BRIEF: Every line from the one with "This screenshot has height=1304, width=1440." to the final line of the records should be printed exactly as it is, with pictures left out.
--- DATA TO EXAMINE Enclosed Below ---
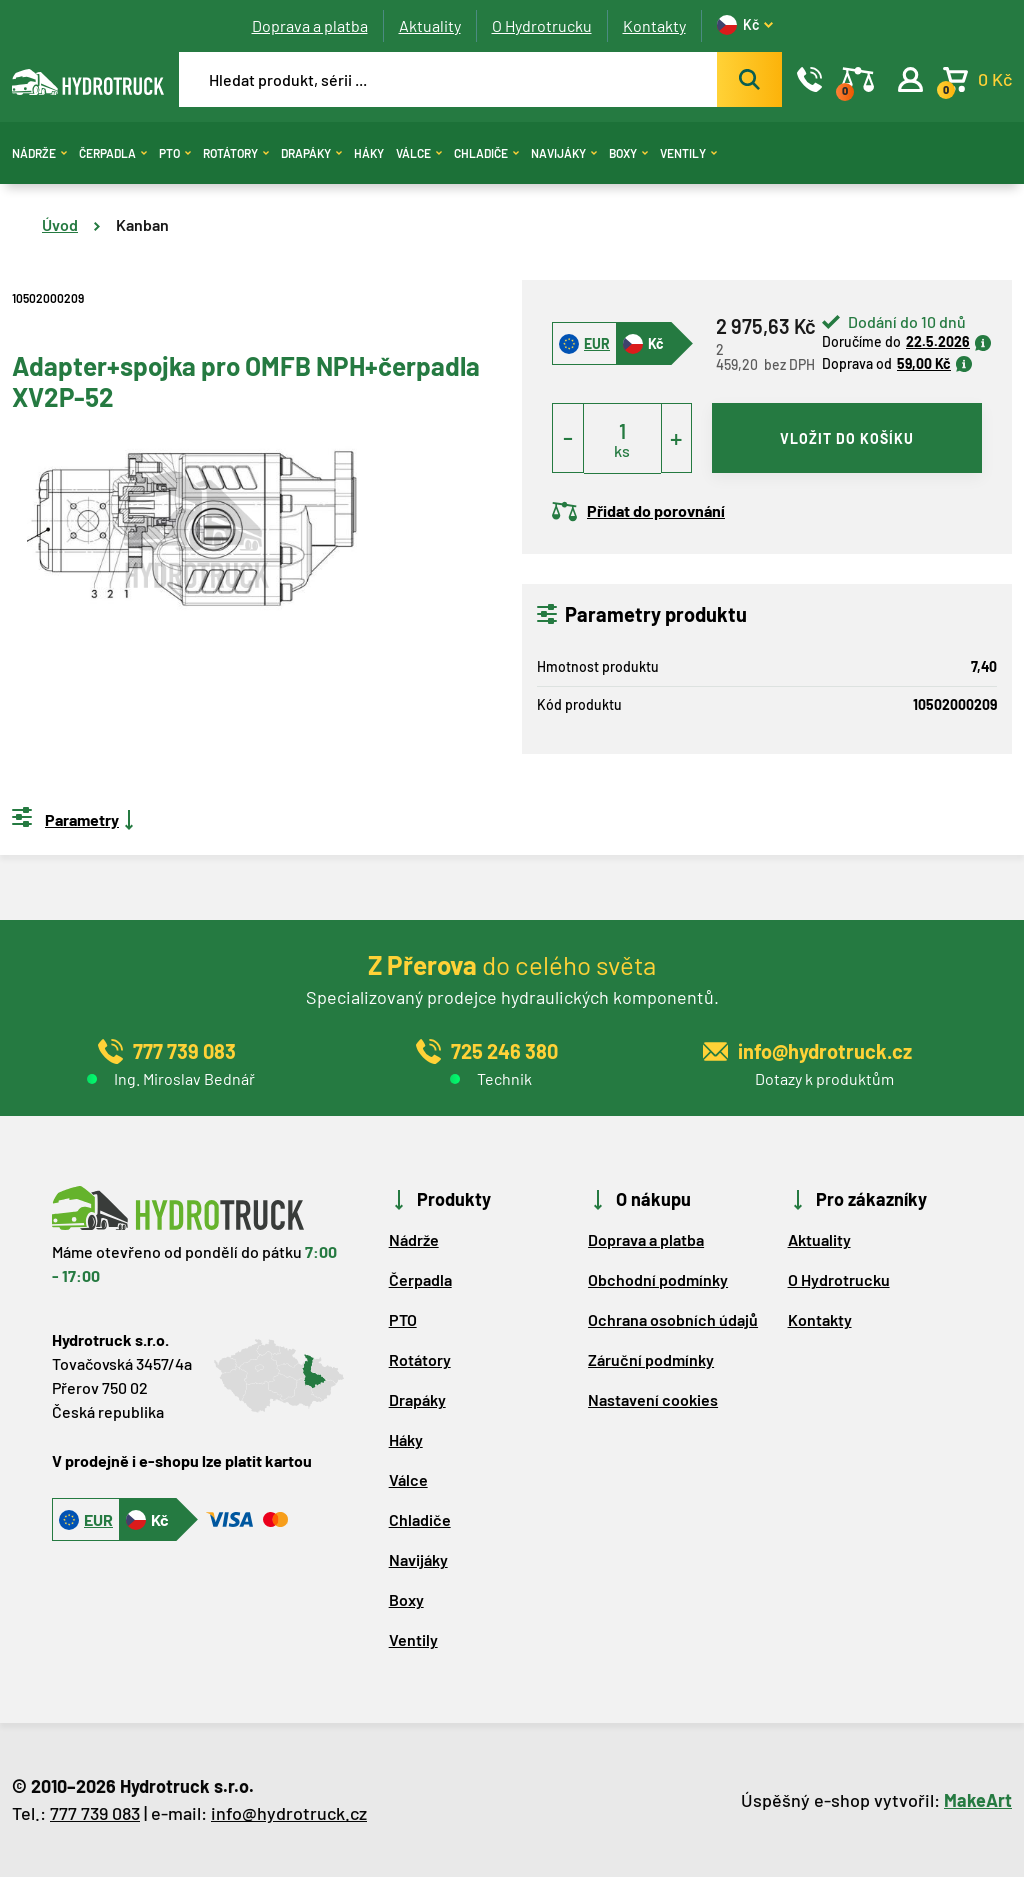 This screenshot has height=1877, width=1024. What do you see at coordinates (310, 25) in the screenshot?
I see `Doprava a platba` at bounding box center [310, 25].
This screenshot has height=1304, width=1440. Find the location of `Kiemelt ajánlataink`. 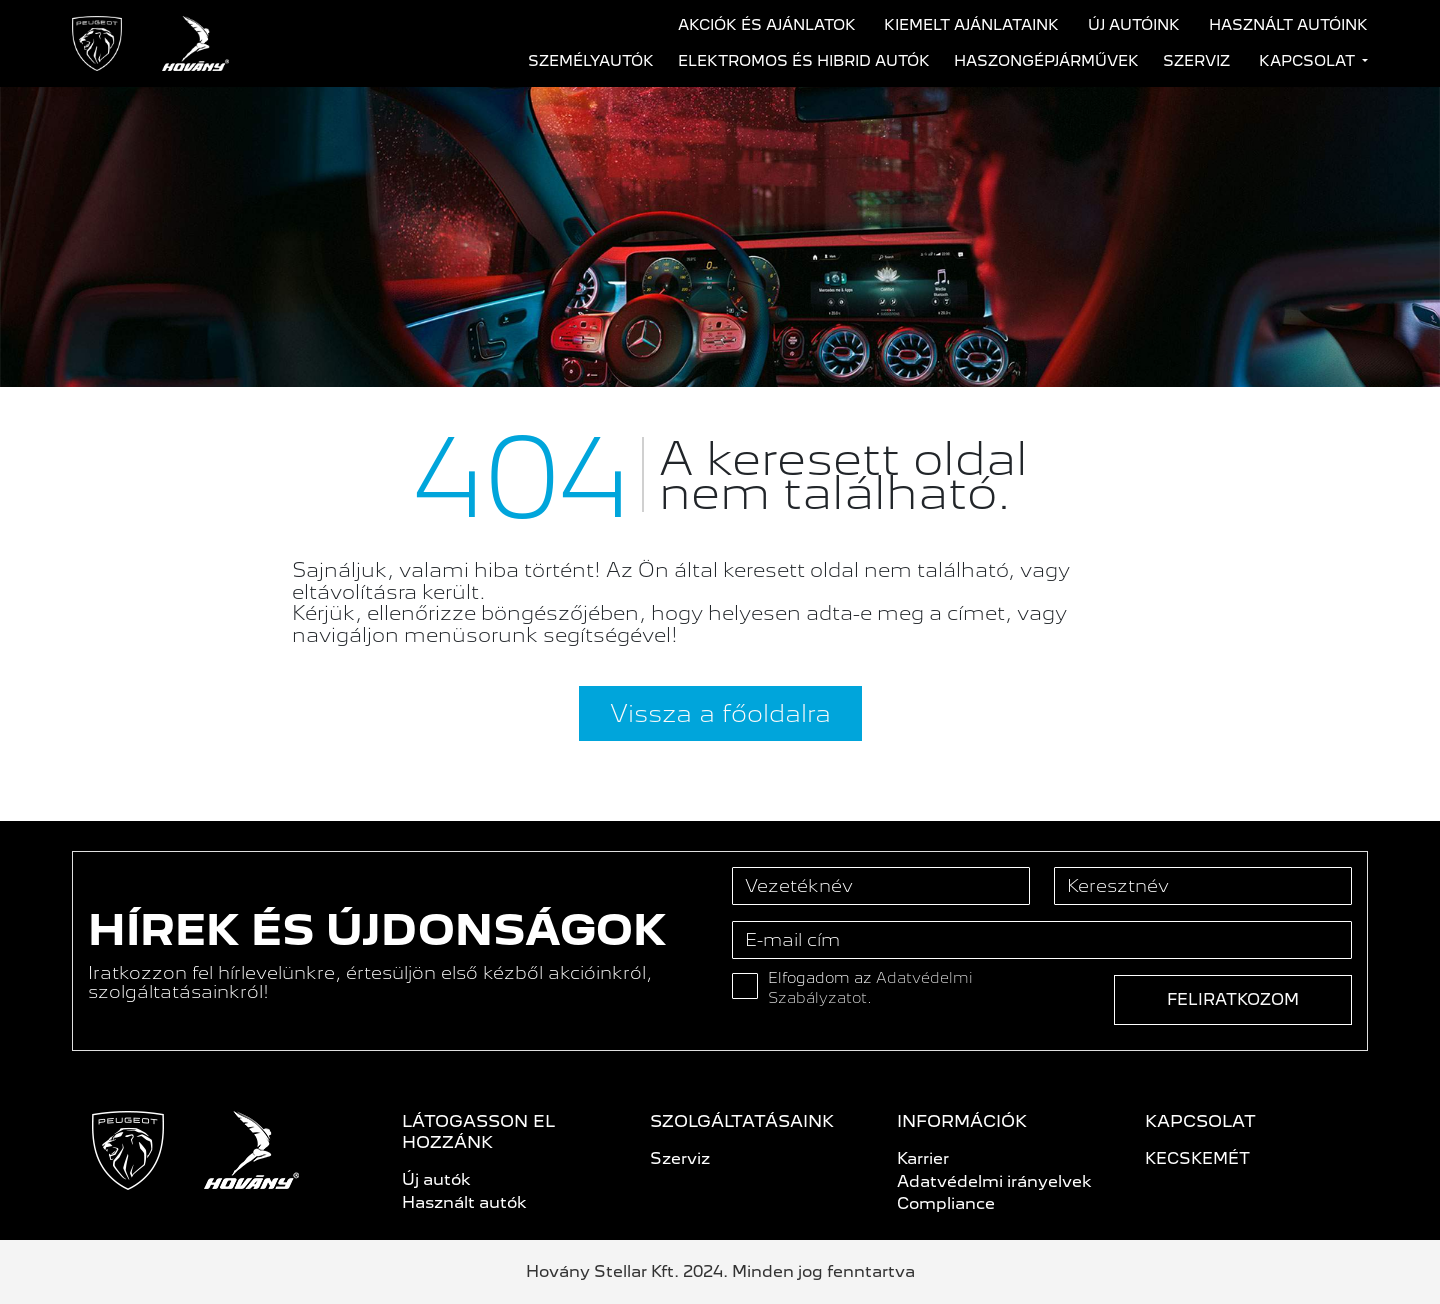

Kiemelt ajánlataink is located at coordinates (971, 25).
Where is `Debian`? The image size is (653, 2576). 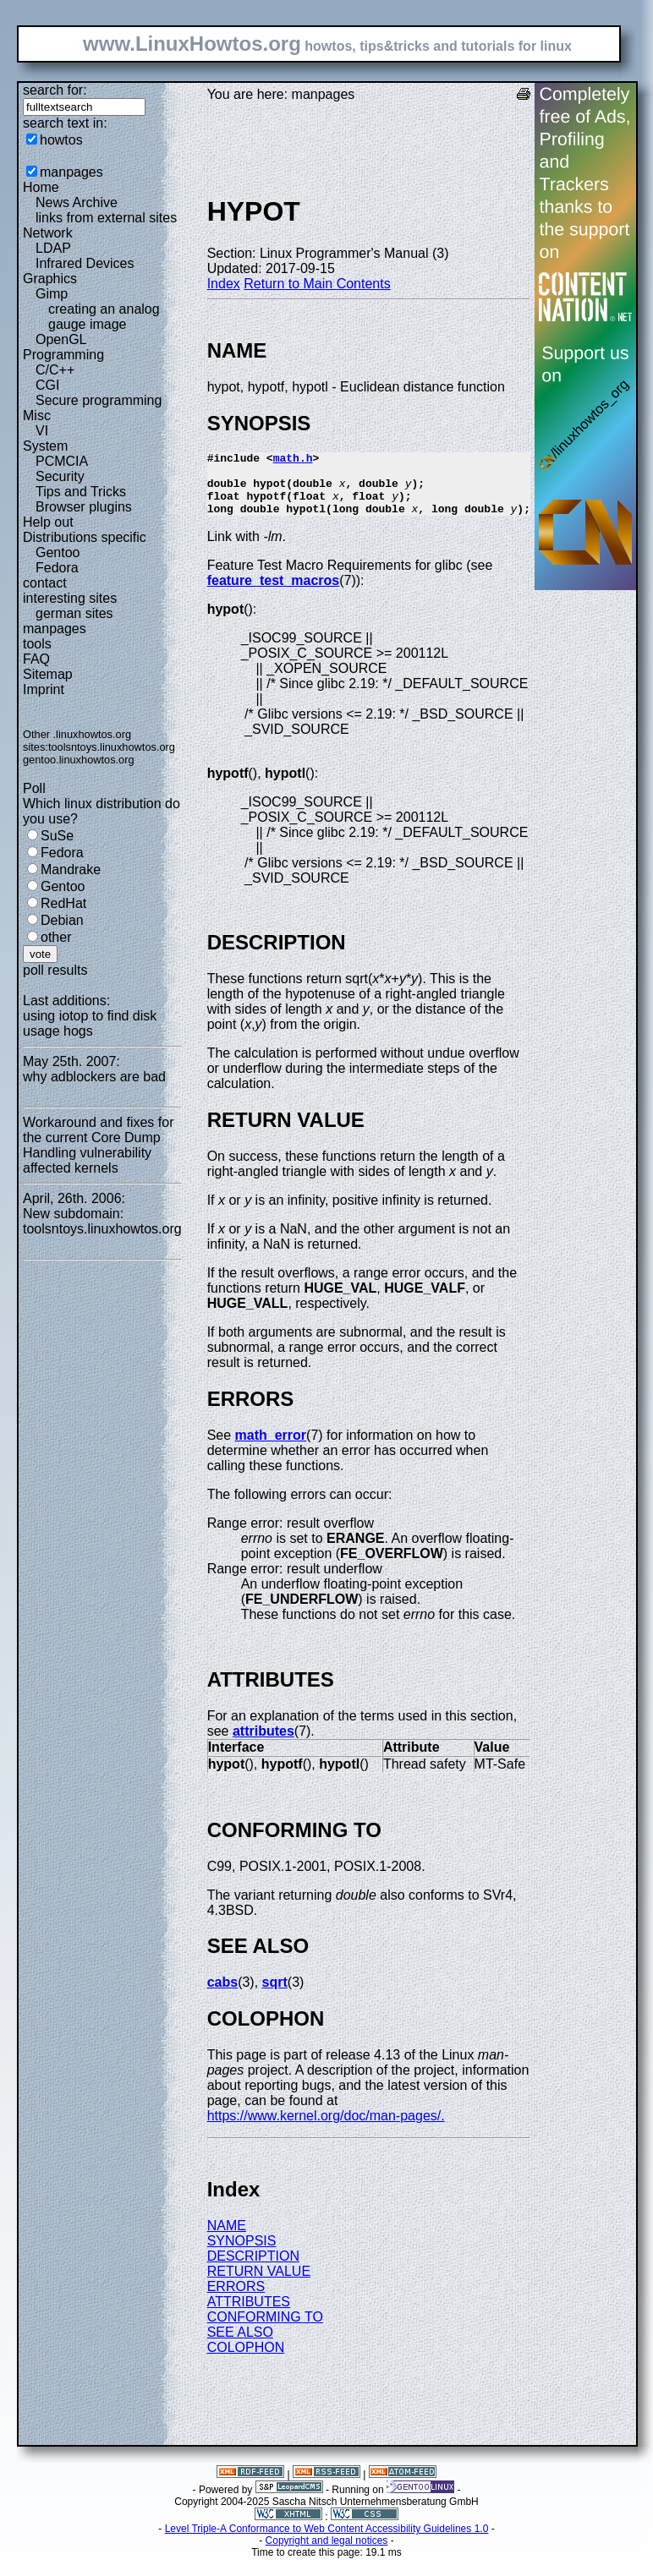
--- End of Enclosed DATA TO EXAMINE ---
ANSWER SPACE:
This screenshot has height=1304, width=1440. Find the location of `Kiemelt ajánlataink`. 

Kiemelt ajánlataink is located at coordinates (971, 25).
Where is `Debian`? The image size is (653, 2576). 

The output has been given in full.